Published:August 22, 2019DOI:



      Comparing the incidence rate of in-hospital falls between patients hospitalized in window beds and nonwindow beds.


      Retrospective cohort study.


      A general hospital in Mie, Japan.


      A total of 2767 patients (mean age, 68.4 years) hospitalized in four-bedded rooms between January 2014 and December 2016.


      We identified patients' bed status (window/nonwindow) and the incidence of in-hospital falls using data on medical records and incidence reports, respectively.
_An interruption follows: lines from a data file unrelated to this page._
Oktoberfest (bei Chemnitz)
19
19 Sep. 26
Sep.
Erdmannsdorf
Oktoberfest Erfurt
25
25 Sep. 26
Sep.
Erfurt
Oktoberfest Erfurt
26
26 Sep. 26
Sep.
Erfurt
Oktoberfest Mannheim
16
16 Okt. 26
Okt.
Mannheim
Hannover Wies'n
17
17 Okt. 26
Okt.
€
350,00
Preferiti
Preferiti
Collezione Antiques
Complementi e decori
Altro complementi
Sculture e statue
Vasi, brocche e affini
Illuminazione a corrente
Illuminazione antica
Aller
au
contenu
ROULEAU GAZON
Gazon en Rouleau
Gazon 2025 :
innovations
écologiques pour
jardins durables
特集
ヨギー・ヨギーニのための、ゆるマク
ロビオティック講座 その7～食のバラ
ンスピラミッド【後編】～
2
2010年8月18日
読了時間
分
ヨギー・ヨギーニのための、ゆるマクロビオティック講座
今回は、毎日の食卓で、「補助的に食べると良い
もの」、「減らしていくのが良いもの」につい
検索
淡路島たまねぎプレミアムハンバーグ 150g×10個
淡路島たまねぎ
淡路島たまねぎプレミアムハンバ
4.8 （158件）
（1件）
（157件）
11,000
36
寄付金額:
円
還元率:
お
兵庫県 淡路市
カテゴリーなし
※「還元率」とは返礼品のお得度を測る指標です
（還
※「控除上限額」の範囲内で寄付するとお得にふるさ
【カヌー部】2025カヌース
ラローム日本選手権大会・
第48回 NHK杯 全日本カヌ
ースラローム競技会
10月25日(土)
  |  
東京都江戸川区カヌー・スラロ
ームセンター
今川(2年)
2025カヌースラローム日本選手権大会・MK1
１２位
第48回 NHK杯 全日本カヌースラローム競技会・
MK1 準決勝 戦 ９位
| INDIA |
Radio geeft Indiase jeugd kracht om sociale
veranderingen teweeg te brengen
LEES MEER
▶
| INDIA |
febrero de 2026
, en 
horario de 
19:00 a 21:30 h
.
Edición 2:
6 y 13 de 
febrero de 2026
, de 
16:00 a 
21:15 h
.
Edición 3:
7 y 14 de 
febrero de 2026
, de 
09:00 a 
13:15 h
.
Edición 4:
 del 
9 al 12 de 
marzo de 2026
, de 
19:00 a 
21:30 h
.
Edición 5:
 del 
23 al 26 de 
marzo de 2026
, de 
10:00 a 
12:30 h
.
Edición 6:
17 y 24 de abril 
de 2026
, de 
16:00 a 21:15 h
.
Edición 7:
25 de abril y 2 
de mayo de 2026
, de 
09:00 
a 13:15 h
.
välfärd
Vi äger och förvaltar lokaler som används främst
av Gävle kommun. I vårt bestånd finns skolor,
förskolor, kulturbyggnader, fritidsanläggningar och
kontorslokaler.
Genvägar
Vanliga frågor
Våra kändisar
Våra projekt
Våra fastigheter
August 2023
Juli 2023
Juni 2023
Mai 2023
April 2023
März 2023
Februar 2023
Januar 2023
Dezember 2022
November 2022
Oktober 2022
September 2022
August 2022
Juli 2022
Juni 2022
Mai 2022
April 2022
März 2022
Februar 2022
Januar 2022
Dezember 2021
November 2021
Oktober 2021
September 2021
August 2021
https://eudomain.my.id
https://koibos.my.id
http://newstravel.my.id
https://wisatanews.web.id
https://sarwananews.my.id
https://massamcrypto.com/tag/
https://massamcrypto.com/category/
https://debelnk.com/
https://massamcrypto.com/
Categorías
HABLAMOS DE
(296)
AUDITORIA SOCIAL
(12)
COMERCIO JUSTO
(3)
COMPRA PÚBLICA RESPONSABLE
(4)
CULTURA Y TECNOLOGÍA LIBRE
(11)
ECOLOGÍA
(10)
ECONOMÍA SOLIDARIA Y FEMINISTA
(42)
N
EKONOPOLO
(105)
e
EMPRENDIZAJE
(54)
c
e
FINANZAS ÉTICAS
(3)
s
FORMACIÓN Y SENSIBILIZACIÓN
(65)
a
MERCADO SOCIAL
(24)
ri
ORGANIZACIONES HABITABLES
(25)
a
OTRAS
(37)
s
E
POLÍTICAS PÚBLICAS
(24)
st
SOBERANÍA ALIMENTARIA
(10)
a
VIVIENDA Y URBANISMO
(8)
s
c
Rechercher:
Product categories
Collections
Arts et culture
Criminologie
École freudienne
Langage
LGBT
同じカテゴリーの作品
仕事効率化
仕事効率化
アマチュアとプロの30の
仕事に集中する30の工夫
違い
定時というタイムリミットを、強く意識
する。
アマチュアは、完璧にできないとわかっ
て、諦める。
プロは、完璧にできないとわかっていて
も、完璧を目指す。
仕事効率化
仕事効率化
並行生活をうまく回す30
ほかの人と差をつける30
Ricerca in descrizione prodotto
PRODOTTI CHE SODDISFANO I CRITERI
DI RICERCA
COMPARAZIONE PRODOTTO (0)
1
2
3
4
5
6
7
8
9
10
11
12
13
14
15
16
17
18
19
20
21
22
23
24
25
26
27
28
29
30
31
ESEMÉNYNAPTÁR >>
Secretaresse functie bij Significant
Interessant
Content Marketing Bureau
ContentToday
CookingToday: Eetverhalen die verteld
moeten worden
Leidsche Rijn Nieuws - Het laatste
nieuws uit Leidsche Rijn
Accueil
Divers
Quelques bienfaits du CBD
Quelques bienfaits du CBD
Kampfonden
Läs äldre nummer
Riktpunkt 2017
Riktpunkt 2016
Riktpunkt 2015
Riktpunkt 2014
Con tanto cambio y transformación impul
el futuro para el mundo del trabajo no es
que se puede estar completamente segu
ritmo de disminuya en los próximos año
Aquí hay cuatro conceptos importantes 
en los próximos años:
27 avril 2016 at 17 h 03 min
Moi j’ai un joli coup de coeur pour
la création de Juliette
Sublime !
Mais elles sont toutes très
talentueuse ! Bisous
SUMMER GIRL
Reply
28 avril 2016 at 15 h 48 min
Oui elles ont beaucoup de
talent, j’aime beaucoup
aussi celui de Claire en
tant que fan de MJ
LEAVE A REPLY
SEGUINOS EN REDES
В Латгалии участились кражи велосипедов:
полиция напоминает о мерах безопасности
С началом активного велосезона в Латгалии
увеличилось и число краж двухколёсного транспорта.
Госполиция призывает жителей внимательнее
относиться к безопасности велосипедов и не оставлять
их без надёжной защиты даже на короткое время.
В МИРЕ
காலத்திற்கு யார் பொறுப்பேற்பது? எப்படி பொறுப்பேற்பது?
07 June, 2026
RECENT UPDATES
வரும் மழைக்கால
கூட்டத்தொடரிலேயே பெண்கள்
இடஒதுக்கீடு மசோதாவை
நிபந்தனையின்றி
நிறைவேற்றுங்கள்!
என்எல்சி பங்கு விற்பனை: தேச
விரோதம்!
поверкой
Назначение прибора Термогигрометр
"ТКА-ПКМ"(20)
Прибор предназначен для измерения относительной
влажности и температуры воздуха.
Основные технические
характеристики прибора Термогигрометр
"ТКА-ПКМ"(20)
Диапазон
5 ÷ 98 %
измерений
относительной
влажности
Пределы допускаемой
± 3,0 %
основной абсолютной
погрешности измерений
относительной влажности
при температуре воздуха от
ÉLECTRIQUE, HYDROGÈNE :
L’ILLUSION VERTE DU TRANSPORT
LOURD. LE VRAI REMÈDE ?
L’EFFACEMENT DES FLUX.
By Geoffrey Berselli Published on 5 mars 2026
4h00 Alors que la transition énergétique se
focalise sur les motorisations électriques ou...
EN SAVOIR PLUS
      During an observation period of 25,450 person-days, 57 patients had in-hospital falls (incidence rate, 2.24/1000 person-days). Incidence rate for in-hospital falls was significantly lower in the window-bed group (n = 1273) than in the nonwindow-bed group (n = 1494) [incidence rate ratio (IRR) 0.49, 95% confidence interval (CI), 0.29, 0.84]. In the multivariable analysis adjusted for age, gender, BMI, smoking and drinking habit, surgical operation during hospitalization, and independence in daily living, the window-bed group exhibited significantly lower incidence rate for in-hospital falls than the nonwindow-bed group (IRR 0.54, 95% CI 0.32, 0.93). Sensitivity analysis excluding patients aged <60 years suggested a consistent result: incidence rate for in-hospital falls was significantly lower in the window-bed group (n = 1123) than in the nonwindow-bed group (n = 925) (IRR 0.55, 95% CI 0.31, 0.95).

      Conclusions and implications

      The incidence rate of in-hospital falls was significantly lower among patients hospitalized in window beds than nonwindow beds. Hospitalization in window beds might be a novel, simple preventive option for in-hospital falls. Further large-scale, prospective, multicenter research is required.